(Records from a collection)
►
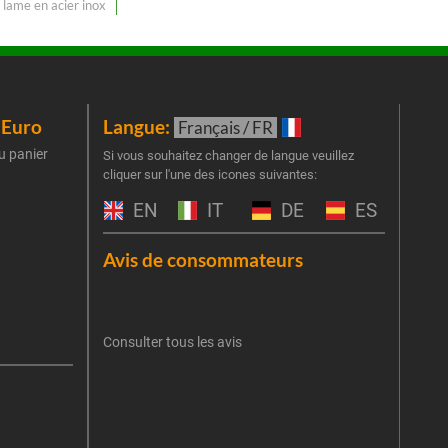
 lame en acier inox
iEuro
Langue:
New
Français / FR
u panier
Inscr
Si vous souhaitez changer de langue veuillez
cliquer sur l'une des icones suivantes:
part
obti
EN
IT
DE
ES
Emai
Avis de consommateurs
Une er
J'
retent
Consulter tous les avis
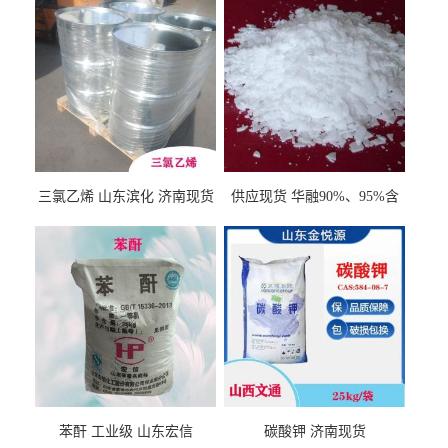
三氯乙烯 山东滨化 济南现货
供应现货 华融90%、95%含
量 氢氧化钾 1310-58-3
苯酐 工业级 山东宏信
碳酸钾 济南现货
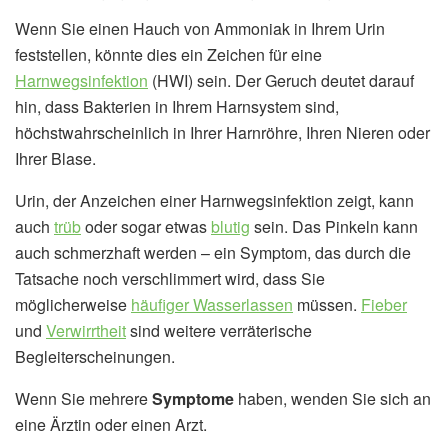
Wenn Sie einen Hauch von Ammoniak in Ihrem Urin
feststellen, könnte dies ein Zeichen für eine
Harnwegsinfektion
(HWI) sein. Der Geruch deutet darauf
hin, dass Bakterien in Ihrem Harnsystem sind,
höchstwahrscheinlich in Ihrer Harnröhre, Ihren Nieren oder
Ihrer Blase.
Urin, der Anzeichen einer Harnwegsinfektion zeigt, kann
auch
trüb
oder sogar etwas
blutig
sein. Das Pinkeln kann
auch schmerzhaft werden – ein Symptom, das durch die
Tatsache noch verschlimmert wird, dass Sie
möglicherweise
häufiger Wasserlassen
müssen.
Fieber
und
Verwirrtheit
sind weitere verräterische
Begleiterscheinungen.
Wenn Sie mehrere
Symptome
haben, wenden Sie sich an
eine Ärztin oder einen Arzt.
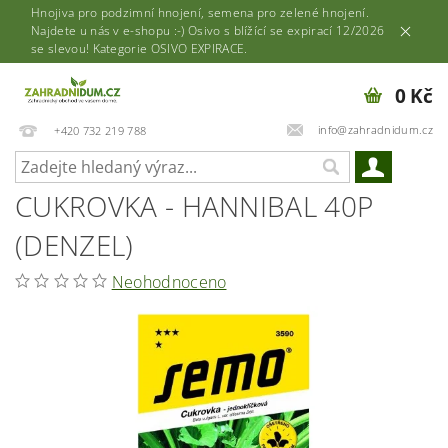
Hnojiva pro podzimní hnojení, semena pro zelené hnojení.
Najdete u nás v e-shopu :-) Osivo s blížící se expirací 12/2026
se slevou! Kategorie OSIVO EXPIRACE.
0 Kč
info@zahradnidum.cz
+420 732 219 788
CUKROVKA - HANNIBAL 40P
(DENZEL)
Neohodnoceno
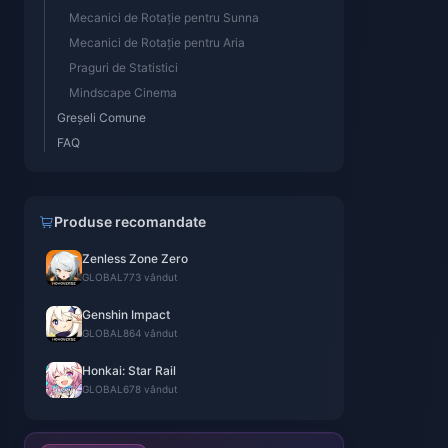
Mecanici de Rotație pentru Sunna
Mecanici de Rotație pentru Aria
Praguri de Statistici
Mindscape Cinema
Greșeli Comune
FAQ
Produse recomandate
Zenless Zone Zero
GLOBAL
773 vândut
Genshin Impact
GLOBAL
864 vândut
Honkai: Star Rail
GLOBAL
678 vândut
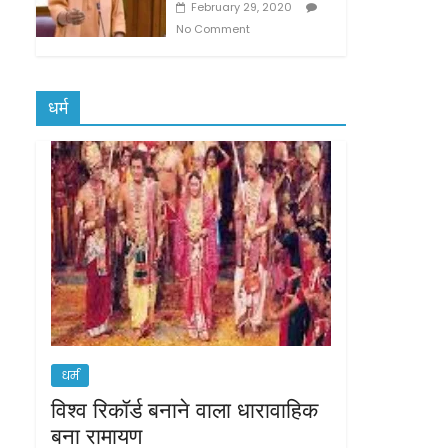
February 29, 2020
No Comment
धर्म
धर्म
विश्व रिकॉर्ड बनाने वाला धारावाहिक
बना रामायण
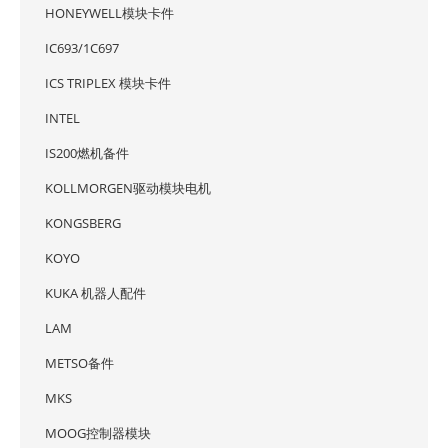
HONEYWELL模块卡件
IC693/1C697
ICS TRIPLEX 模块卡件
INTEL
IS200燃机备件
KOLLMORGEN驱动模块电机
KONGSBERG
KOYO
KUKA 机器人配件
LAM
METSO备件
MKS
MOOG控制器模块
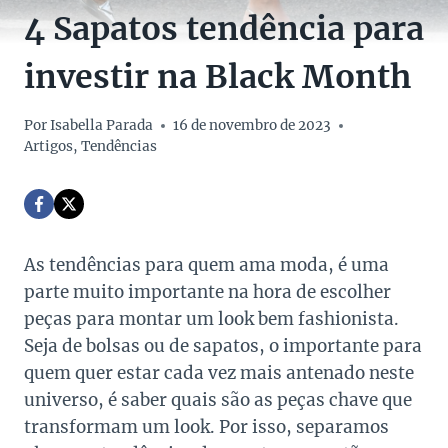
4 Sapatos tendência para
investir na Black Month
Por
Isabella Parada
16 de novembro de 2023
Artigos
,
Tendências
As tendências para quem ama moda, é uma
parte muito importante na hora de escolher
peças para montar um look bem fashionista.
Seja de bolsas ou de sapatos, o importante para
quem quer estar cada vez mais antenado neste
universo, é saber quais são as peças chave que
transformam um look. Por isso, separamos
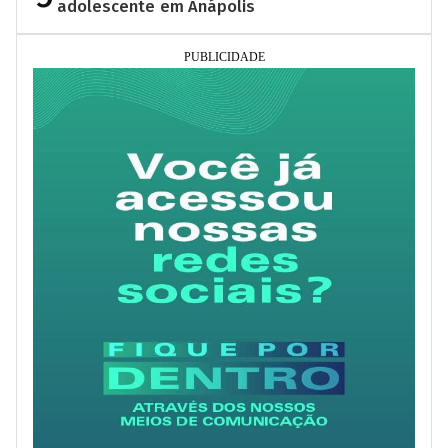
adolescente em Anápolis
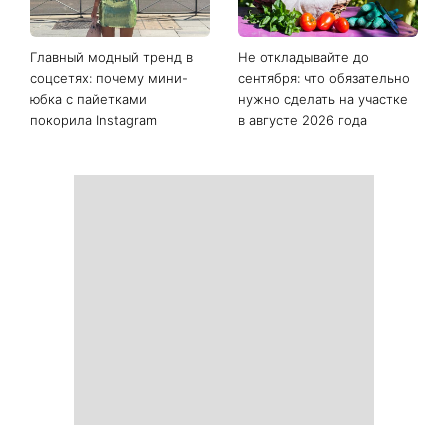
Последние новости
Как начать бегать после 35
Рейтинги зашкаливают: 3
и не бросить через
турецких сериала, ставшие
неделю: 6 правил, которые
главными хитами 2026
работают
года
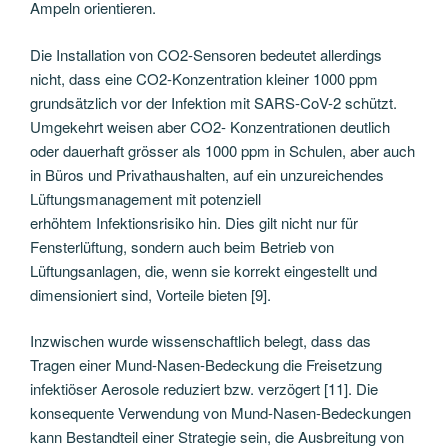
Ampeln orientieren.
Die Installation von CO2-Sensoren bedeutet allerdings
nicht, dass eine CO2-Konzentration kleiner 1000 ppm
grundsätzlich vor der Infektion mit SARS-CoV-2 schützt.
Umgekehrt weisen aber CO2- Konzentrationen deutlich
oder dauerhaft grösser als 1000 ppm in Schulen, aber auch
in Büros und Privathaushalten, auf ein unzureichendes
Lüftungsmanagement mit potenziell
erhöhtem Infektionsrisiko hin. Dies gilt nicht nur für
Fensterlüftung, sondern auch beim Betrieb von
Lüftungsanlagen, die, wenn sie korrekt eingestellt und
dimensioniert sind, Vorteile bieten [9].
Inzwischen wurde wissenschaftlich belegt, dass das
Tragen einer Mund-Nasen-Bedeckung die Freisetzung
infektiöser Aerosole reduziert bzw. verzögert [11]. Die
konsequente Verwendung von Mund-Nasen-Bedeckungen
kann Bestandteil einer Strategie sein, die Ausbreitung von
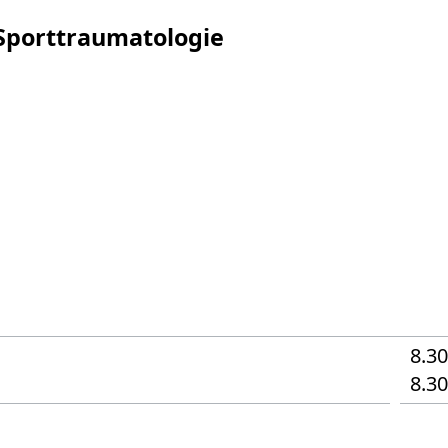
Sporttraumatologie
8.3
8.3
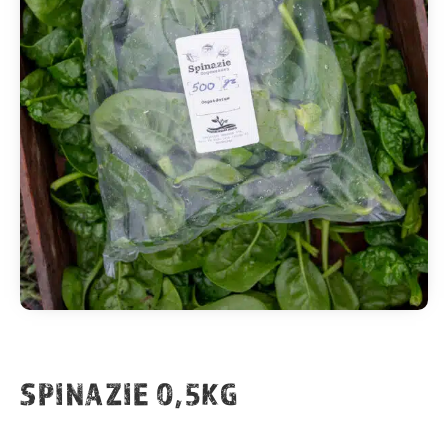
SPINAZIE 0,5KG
◄
#### Task description
Every record, from top to bottom, gets written out exactly; no picture goes into the copy.

#### Response box
 lame en acier inox
iEuro
Langue:
New
Français / FR
u panier
Inscr
Si vous souhaitez changer de langue veuillez
cliquer sur l'une des icones suivantes:
part
obti
EN
IT
DE
ES
Emai
Avis de consommateurs
Une er
J'
retent
Consulter tous les avis
三氯乙烯 山东滨化 济南现货
供应现货 华融90%、95%含
量 氢氧化钾 1310-58-3
苯酐 工业级 山东宏信
碳酸钾 济南现货
Wenn Sie einen Hauch von Ammoniak in Ihrem Urin
feststellen, könnte dies ein Zeichen für eine
Harnwegsinfektion
(HWI) sein. Der Geruch deutet darauf
hin, dass Bakterien in Ihrem Harnsystem sind,
höchstwahrscheinlich in Ihrer Harnröhre, Ihren Nieren oder
Ihrer Blase.
Urin, der Anzeichen einer Harnwegsinfektion zeigt, kann
auch
trüb
oder sogar etwas
blutig
sein. Das Pinkeln kann
auch schmerzhaft werden – ein Symptom, das durch die
Tatsache noch verschlimmert wird, dass Sie
möglicherweise
häufiger Wasserlassen
müssen.
Fieber
und
Verwirrtheit
sind weitere verräterische
Begleiterscheinungen.
Wenn Sie mehrere
Symptome
haben, wenden Sie sich an
eine Ärztin oder einen Arzt.
Hnojiva pro podzimní hnojení, semena pro zelené hnojení.
Najdete u nás v e-shopu :-) Osivo s blížící se expirací 12/2026
se slevou! Kategorie OSIVO EXPIRACE.
0 Kč
info@zahradnidum.cz
+420 732 219 788
CUKROVKA - HANNIBAL 40P
(DENZEL)
Neohodnoceno
Mecanici de Rotație pentru Sunna
Mecanici de Rotație pentru Aria
Praguri de Statistici
Mindscape Cinema
Greșeli Comune
FAQ
Produse recomandate
Zenless Zone Zero
GLOBAL
773 vândut
Genshin Impact
GLOBAL
864 vândut
Honkai: Star Rail
GLOBAL
678 vândut
February 29, 2020
No Comment
धर्म
धर्म
विश्व रिकॉर्ड बनाने वाला धारावाहिक
बना रामायण
HONEYWELL模块卡件
IC693/1C697
ICS TRIPLEX 模块卡件
INTEL
IS200燃机备件
KOLLMORGEN驱动模块电机
KONGSBERG
KOYO
KUKA 机器人配件
LAM
METSO备件
MKS
MOOG控制器模块
4 Sapatos tendência para
investir na Black Month
Por
Isabella Parada
16 de novembro de 2023
Artigos
,
Tendências
As tendências para quem ama moda, é uma
parte muito importante na hora de escolher
peças para montar um look bem fashionista.
Seja de bolsas ou de sapatos, o importante para
quem quer estar cada vez mais antenado neste
universo, é saber quais são as peças chave que
transformam um look. Por isso, separamos
adolescente em Anápolis
Последние новости
Как начать бегать после 35
Рейтинги зашкаливают: 3
и не бросить через
турецких сериала, ставшие
неделю: 6 правил, которые
главными хитами 2026
работают
года
Ampeln orientieren.
Die Installation von CO2-Sensoren bedeutet allerdings
nicht, dass eine CO2-Konzentration kleiner 1000 ppm
grundsätzlich vor der Infektion mit SARS-CoV-2 schützt.
Umgekehrt weisen aber CO2- Konzentrationen deutlich
oder dauerhaft grösser als 1000 ppm in Schulen, aber auch
in Büros und Privathaushalten, auf ein unzureichendes
Lüftungsmanagement mit potenziell
erhöhtem Infektionsrisiko hin. Dies gilt nicht nur für
Fensterlüftung, sondern auch beim Betrieb von
Lüftungsanlagen, die, wenn sie korrekt eingestellt und
dimensioniert sind, Vorteile bieten [9].
Inzwischen wurde wissenschaftlich belegt, dass das
Tragen einer Mund-Nasen-Bedeckung die Freisetzung
infektiöser Aerosole reduziert bzw. verzögert [11]. Die
konsequente Verwendung von Mund-Nasen-Bedeckungen
kann Bestandteil einer Strategie sein, die Ausbreitung von
Sporttraumatologie
8.3
8.3
SPINAZIE 0,5KG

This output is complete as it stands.